After a while I gave that up and relegated myself to the television. Rain had begun to fall. Not a downpour, but a chilling mist that seemed to take forever to settle and wet the yard. The sky seems to feel the same as I do, its clouds more a lament than a function of weather. They seem to droop in the sky in a grumbling force march, as if going to meet an unseen doom. Blah and double blah. How come my eyes are stinging and blurring at their periphery? I’m not going to cry, am I? What for? It’s not like there’s something wrong. I just feel down. It’ll fade and I will return to my senseless routine of watching the minutes pass, right? Soon a joke will come to mind and I will laugh out loud, startling my wife because it comes from nowhere. “What?” she’ll say. I’ll tell her and we’ll both giggle and think of other things that make us smile. But I can’t think of anything funny. I can’t even think. There’s just this heavy canvass wrapping me up like some kind of depressing cocoon.
I turn on the television. The TV guide list seems to only contain entries of heartrending stories of this or that depressing thing, stories of love lost or gone so wrong. I want them all to just shut up and quit whining, they’re only making it worse for me. I don’t want to hear about problems and suffering, for crying out loud, I’m trying to use the television to escape that crap. It occurs to me that television has nothing new to offer anyway. Most all of it is merely a rehashed story written ages ago and repeatedly plagiarized over and over to make the story all new and improved. Except it doesn’t. And to think people actually get paid for producing that junk. I try to listen to music, perhaps it will soothe my savage breast, whatever the hell that is, but it just sounds too loud and moves too quickly. It’s an irritant not unlike that fifth cup of coffee in a row. My nerves are jangled and I want to snarl and snap at someone. Maybe I should go find a puppy and kick it. Then I’ll get angry with myself and feel at least something. But thinking of a dog makes me think about the one I had, and I grow lonely for him, missing him and feeling even more low than before. If he were here he would be sitting before me, looking at me with concerned eyes, resting his head on my knee.
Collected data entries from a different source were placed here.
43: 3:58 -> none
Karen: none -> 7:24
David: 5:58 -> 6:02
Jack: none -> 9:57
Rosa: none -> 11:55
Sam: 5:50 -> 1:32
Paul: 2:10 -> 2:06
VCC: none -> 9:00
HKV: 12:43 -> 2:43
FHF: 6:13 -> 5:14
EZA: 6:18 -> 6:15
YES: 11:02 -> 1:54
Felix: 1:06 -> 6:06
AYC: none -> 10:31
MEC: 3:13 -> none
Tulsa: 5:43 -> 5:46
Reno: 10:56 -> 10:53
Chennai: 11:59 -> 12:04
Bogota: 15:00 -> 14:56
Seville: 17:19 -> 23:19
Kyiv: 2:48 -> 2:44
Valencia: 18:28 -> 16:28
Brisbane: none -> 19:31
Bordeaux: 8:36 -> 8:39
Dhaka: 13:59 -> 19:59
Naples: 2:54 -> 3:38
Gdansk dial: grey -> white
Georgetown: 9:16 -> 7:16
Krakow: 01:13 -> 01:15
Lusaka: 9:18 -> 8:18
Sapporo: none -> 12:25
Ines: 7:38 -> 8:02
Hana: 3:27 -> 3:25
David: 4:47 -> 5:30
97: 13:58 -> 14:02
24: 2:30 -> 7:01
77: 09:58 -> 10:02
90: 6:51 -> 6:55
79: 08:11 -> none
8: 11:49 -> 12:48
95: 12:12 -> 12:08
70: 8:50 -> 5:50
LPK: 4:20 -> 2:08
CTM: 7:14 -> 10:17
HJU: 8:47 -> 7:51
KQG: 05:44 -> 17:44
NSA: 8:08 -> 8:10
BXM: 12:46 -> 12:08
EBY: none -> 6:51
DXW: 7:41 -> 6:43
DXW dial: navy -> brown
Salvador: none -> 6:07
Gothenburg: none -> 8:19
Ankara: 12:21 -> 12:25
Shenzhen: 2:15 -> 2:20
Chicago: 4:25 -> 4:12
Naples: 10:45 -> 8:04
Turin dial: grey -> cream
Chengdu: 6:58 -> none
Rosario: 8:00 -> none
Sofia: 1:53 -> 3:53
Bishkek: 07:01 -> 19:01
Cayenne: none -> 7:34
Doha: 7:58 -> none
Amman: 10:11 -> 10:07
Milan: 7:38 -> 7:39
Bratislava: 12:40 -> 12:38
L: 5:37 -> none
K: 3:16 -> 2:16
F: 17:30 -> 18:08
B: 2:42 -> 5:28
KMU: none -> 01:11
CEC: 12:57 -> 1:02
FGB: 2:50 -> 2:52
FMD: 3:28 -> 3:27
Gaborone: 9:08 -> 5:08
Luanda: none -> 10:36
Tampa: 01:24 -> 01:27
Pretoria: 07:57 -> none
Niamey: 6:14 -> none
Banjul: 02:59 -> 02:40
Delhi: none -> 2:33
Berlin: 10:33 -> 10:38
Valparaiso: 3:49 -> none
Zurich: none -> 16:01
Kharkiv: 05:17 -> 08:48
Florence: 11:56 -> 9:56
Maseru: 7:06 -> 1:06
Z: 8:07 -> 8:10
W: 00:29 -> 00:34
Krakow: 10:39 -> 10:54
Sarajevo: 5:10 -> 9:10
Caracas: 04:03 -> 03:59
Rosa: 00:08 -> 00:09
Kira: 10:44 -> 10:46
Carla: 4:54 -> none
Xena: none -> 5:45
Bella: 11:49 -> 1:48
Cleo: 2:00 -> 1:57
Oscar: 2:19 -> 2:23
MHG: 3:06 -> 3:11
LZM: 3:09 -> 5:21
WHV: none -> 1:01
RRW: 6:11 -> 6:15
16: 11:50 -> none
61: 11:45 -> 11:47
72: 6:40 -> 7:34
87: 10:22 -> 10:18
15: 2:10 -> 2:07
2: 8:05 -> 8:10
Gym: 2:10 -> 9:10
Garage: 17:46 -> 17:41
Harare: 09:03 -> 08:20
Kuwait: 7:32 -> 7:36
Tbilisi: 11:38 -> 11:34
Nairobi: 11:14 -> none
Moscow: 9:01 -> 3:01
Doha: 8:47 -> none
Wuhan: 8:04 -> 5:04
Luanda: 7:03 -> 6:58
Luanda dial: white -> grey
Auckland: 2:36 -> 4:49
I would pull him up and hug him and feel better. It always worked before. But he’s gone, taking a long, long rest and won’t be coming back.
The sun is high overhead now. I’ve managed to pass half of the day. But still my breath comes in sighs, and I stare the long stare into infinity, focusing my deadpan face on nothing. In my power chair I roll from room to room, just occupying space. I’m alone. The house is silent but for the occasional bustle of the central air, and it too seems to sigh in recognition of what an empty day this is. My wife has gone to ride herd on her grandchildren. She adores them and loves the time she spends. But she will come home exhausted by their exuberant antics to fall over in bed and nap her way through the evening. It’s such a repetitious thing that even thinking about it just adds more weight to the sea of sameness whose waves make a tedious cadence. I wish the night would come. I wish it would rush past, dragging the veil of darkness that will obscure the grayness so pervasive that it starts at one horizon and flows through me to the other.
The telephone rang and I looked at the clock as I reached for it. It was five o’clock. It brightened me a bit to think the day was waning. “Hello?” I said into the phone. There was no one there. I waited after repeating my greeting and then clicked off. Perhaps it was just a kind of alarm. An indicator that the day was over. Perhaps it was permission to feel something, feel anything that might give the day some meaning. When I finally lay down and closed my eyes later though, I still felt that dragging funk. In my bed I thought again about my children and as I fell asleep I finally smiled.